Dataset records
"""

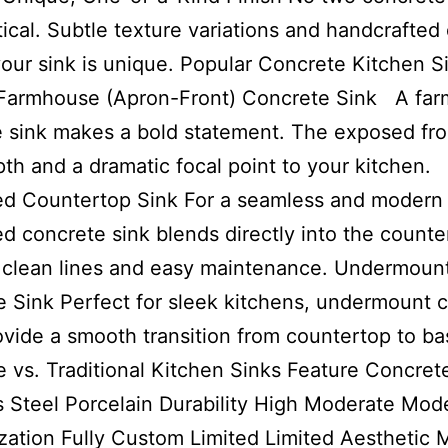
tical. Subtle texture variations and handcrafted 
our sink is unique. Popular Concrete Kitchen S
Farmhouse (Apron-Front) Concrete Sink A fa
 sink makes a bold statement. The exposed fro
th and a dramatic focal point to your kitchen.
ed Countertop Sink For a seamless and modern 
ed concrete sink blends directly into the counte
 clean lines and easy maintenance. Undermoun
 Sink Perfect for sleek kitchens, undermount 
ovide a smooth transition from countertop to ba
 vs. Traditional Kitchen Sinks Feature Concret
s Steel Porcelain Durability High Moderate Mod
ation Fully Custom Limited Limited Aesthetic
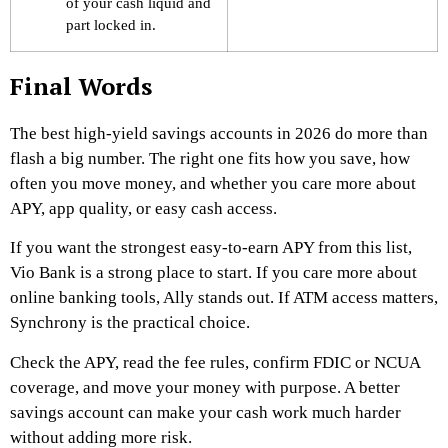
of your cash liquid and
part locked in.
Final Words
The best high-yield savings accounts in 2026 do more than
flash a big number. The right one fits how you save, how
often you move money, and whether you care more about
APY, app quality, or easy cash access.
If you want the strongest easy-to-earn APY from this list,
Vio Bank is a strong place to start. If you care more about
online banking tools, Ally stands out. If ATM access matters,
Synchrony is the practical choice.
Check the APY, read the fee rules, confirm FDIC or NCUA
coverage, and move your money with purpose. A better
savings account can make your cash work much harder
without adding more risk.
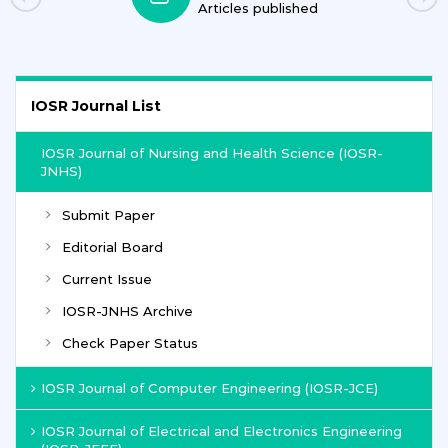
Articles published
IOSR Journal List
IOSR Journal of Nursing and Health Science (IOSR-
JNHS)
Submit Paper
Editorial Board
Current Issue
IOSR-JNHS Archive
Check Paper Status
IOSR Journal of Computer Engineering (IOSR-JCE)
IOSR Journal of Electrical and Electronics Engineering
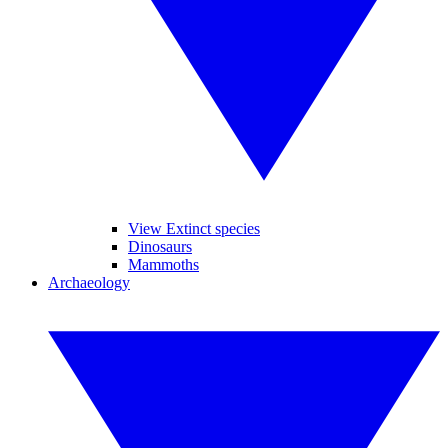
View Extinct species
Dinosaurs
Mammoths
Archaeology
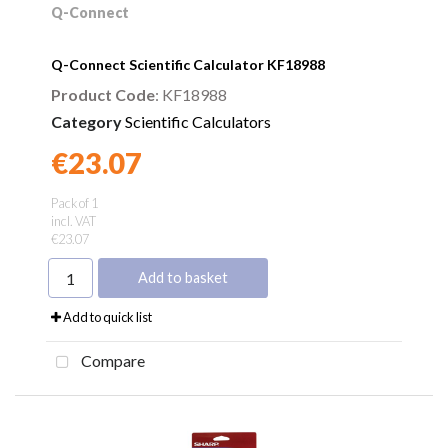
Q-Connect
Q-Connect Scientific Calculator KF18988
Product Code
: KF18988
Category
Scientific Calculators
€23.07
Found a better price?
Guarantee
Pack of 1
incl. VAT
€23.07
Add to basket
Add to quick list
Compare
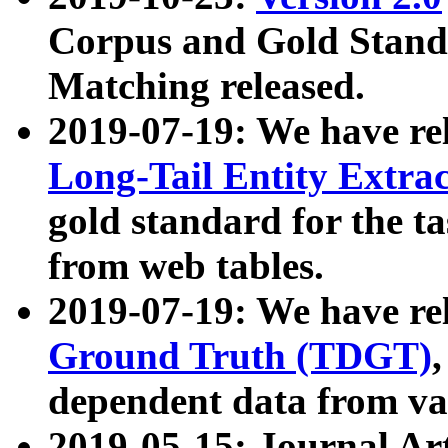
Corpus and Gold Standa
Matching released.
2019-07-19: We have re
Long-Tail Entity Extra
gold standard for the ta
from web tables.
2019-07-19: We have re
Ground Truth (TDGT)
dependent data from va
2019-05-15: Journal Ar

"""

# [ACTION ITEM]
Return exactly the lines of the data, beginning with the first and ending with the line containing "th and a dramatic". Skip the pictures.

# [TASK OUTPUT]
tical. Subtle texture variations and handcrafted 
our sink is unique. Popular Concrete Kitchen S
Farmhouse (Apron-Front) Concrete Sink A fa
 sink makes a bold statement. The exposed fro
th and a dramatic focal point to your kitchen.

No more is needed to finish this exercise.